Today is our 4th last day of cycling. We feel sad about that. From feeling like we have forever ahead of us, it now feels near to the end.

Photograph of Sarah cycling up a deserted country road in Basque Country, Spain.

A photograph of hills, trees and distant mountains in Basque Country, Spain.

Photograph of Sarah on her bicycle from behind stopped at a junction in Basque Country, Spain.

Photograph of Basque Country coastline with hills and cliffs.
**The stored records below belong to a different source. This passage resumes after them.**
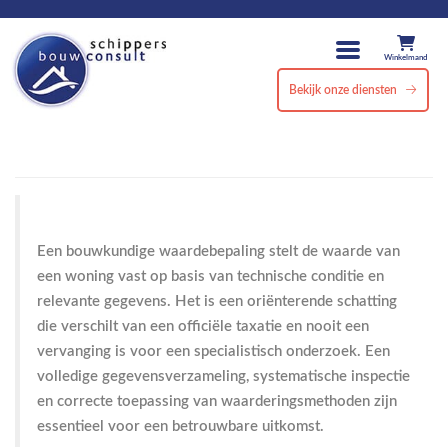
Winkelmand
Bekijk onze diensten
Een bouwkundige waardebepaling stelt de waarde van
een woning vast op basis van technische conditie en
relevante gegevens. Het is een oriënterende schatting
die verschilt van een officiële taxatie en nooit een
vervanging is voor een specialistisch onderzoek. Een
volledige gegevensverzameling, systematische inspectie
en correcte toepassing van waarderingsmethoden zijn
essentieel voor een betrouwbare uitkomst.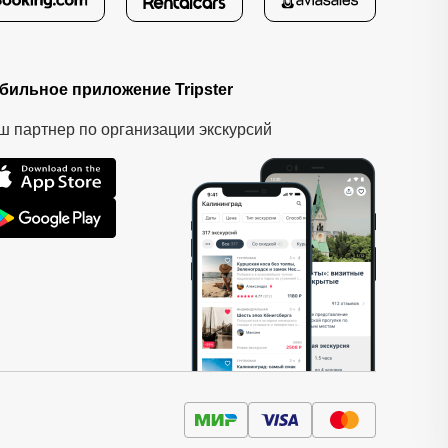
бильное приложение Tripster
ш партнер по организации экскурсий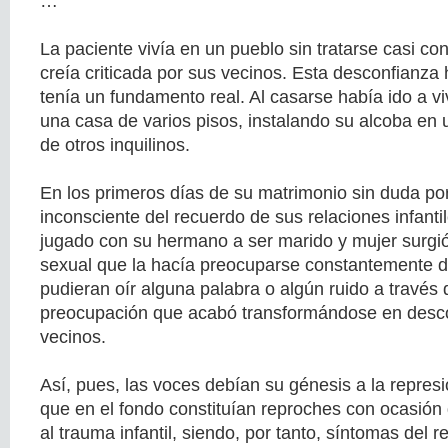
…
La paciente vivía en un pueblo sin tratarse casi co
creía criticada por sus vecinos. Esta desconfianza
tenía un fundamento real. Al casarse había ido a vi
una casa de varios pisos, instalando su alcoba en u
de otros inquilinos.
En los primeros días de su matrimonio sin duda por
inconsciente del recuerdo de sus relaciones infanti
jugado con su hermano a ser marido y mujer surgió
sexual que la hacía preocuparse constantemente d
pudieran oír alguna palabra o algún ruido a través 
preocupación que acabó transformándose en desco
vecinos.
Así, pues, las voces debían su génesis a la repre
que en el fondo constituían reproches con ocasió
al trauma infantil, siendo, por tanto, síntomas del r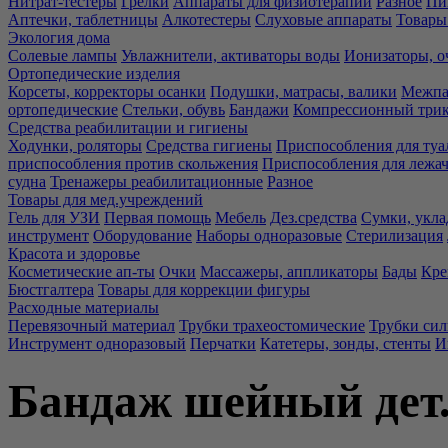
Нитрат-тестеры
Грелки
Аппараты для физиотерапии
Разное
Пи
Аптечки, таблетницы
Алкотестеры
Слуховые аппараты
Товары
Экология дома
Солевые лампы
Увлажнители, активаторы воды
Ионизаторы, о
Ортопедические изделия
Корсеты, корректоры осанки
Подушки, матрасы, валики
Межпа
ортопедические
Стельки, обувь
Бандажи
Компрессионный три
Средства реабилитации и гигиены
Ходунки, роляторы
Средства гигиены
Приспособления для туа
приспособления против скольжения
Приспособления для лежа
судна
Тренажеры реабилитационные
Разное
Товары для мед.учреждений
Гель для УЗИ
Первая помощь
Мебель
Дез.средства
Сумки, укла
инструмент
Оборудование
Наборы одноразовые
Стерилизация
Красота и здоровье
Косметические ап-ты
Очки
Массажеры, аппликаторы
Бады
Кре
Бюстгалтера
Товары для коррекции фигуры
Расходные материалы
Перевязочный материал
Трубки трахеостомические
Трубки си
Инструмент одноразовый
Перчатки
Катетеры, зонды, стенты
И
Бандаж шейный дет.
We climbed as high as 225m and biked through valleys with peaks around 500m on either side. Spectacular stuff. Home tonight is the extremely weird town of Eibar, positioned in the midst of the mountains in a narrow valley where everything is up. All the buildings are high rise and it is a bizarre mix of shiny new apartments and rundown tenements. There is a huge, shiny and almost entirely empty, El Corte Ingles department store selling washing machines and 4K TVs to nobody with a background musak of Dandy Warhols and The Housemartins. Weird, I tell ya. We stood in the empty store and stared at a 4K TV for a bit in trance-like awe, thinking that if we bought one of these (with Keith’s redundancy money), we would never leave the house again.
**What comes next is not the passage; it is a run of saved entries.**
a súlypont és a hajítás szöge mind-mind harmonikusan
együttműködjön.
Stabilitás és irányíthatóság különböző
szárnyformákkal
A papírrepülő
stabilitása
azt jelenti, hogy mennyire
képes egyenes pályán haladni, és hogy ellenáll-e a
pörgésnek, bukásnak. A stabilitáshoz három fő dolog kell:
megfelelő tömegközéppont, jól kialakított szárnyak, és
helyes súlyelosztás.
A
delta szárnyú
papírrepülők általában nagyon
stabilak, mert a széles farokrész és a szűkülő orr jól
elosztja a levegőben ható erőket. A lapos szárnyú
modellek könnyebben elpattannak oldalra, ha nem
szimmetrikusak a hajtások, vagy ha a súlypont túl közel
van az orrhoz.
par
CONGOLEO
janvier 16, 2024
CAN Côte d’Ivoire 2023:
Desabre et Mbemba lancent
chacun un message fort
It is impossible to fathom why anyone would live in Eibar, but they do. Well, not at the moment they don’t as they mostly appear to have shut up their shops and gone on holiday for August, so it’s pretty deserted. Oh, and on one side of the valley is a massive, high rise nursing home full of balconies populated by elderly Spanish people overlooking the empty El Corte Ingles which they can’t go to, in amongst the high mountains, probably wondering how on earth they ended up here, or whether they have, in fact, died already.

Photograph of main town square and buildings in Eibar, Basque Country, Spain.
Photograph of a multi-storey run down building in Eiber, Basque Country, Spain.

We’re staying in the Unzaga Plaza Hotel which has been voted #1 out of #1 hotels in Eibar, which tells you all you need to know about everything.

Day 14: Biarritz – San Sebastian. 52km.

Day 14: Biarritz – San Sebastian. 52km.

Photograph of Sarah standing next to a sign saying 'Espagne' on a bridge.

We made it to Spain. 826km. Cue all manor of hilarity at the border whilst one of us remains in France and the other in Spain.

‘It feels like we’re countries apart’.

‘You and I speak different languages’.

‘Men are from Spain; women are from France’.

And so on until tedium set in.

I’ve always wondered about people who live on either side of a border. Some people must have next door neighbours who speak different languages to them and have a different postman. That must be so weird.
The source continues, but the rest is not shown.